### Exercise instructions
Would you give all of the records again, exactly as they read?

### Supplied data
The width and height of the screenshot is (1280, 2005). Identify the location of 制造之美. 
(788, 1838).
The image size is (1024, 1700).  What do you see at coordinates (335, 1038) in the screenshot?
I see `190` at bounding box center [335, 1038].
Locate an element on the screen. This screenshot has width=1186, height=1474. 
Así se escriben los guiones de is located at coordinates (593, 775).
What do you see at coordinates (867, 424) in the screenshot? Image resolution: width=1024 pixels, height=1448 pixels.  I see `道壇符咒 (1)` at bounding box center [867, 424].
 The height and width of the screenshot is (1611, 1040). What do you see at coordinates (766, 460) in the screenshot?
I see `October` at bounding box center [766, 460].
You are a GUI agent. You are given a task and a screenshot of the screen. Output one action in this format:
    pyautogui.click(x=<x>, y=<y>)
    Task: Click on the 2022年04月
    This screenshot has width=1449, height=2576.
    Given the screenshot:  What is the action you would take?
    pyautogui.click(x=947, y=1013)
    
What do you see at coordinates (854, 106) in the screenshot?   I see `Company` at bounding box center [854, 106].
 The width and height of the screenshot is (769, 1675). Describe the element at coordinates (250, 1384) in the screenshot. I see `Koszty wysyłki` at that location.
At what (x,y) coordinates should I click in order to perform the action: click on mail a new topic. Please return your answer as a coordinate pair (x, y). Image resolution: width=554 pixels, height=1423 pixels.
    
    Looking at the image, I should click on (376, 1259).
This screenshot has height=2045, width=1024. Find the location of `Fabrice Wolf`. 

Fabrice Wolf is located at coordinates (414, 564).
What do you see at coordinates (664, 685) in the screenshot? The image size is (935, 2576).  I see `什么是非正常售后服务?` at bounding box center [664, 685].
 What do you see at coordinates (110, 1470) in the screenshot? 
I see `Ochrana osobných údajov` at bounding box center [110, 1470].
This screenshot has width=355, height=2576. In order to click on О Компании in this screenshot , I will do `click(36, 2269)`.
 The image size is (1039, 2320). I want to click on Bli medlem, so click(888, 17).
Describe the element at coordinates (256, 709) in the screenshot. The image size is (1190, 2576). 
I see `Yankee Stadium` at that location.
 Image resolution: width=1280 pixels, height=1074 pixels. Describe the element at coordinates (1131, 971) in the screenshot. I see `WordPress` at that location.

### Task output
The width and height of the screenshot is (1280, 2005). Identify the location of 制造之美. 
(788, 1838).
The image size is (1024, 1700).  What do you see at coordinates (335, 1038) in the screenshot?
I see `190` at bounding box center [335, 1038].
Locate an element on the screen. This screenshot has width=1186, height=1474. 
Así se escriben los guiones de is located at coordinates (593, 775).
What do you see at coordinates (867, 424) in the screenshot? Image resolution: width=1024 pixels, height=1448 pixels.  I see `道壇符咒 (1)` at bounding box center [867, 424].
 The height and width of the screenshot is (1611, 1040). What do you see at coordinates (766, 460) in the screenshot?
I see `October` at bounding box center [766, 460].
You are a GUI agent. You are given a task and a screenshot of the screen. Output one action in this format:
    pyautogui.click(x=<x>, y=<y>)
    Task: Click on the 2022年04月
    This screenshot has width=1449, height=2576.
    Given the screenshot:  What is the action you would take?
    pyautogui.click(x=947, y=1013)
    
What do you see at coordinates (854, 106) in the screenshot?   I see `Company` at bounding box center [854, 106].
 The width and height of the screenshot is (769, 1675). Describe the element at coordinates (250, 1384) in the screenshot. I see `Koszty wysyłki` at that location.
At what (x,y) coordinates should I click in order to perform the action: click on mail a new topic. Please return your answer as a coordinate pair (x, y). Image resolution: width=554 pixels, height=1423 pixels.
    
    Looking at the image, I should click on (376, 1259).
This screenshot has height=2045, width=1024. Find the location of `Fabrice Wolf`. 

Fabrice Wolf is located at coordinates (414, 564).
What do you see at coordinates (664, 685) in the screenshot? The image size is (935, 2576).  I see `什么是非正常售后服务?` at bounding box center [664, 685].
 What do you see at coordinates (110, 1470) in the screenshot? 
I see `Ochrana osobných údajov` at bounding box center [110, 1470].
This screenshot has width=355, height=2576. In order to click on О Компании in this screenshot , I will do `click(36, 2269)`.
 The image size is (1039, 2320). I want to click on Bli medlem, so click(888, 17).
Describe the element at coordinates (256, 709) in the screenshot. The image size is (1190, 2576). 
I see `Yankee Stadium` at that location.
 Image resolution: width=1280 pixels, height=1074 pixels. Describe the element at coordinates (1131, 971) in the screenshot. I see `WordPress` at that location.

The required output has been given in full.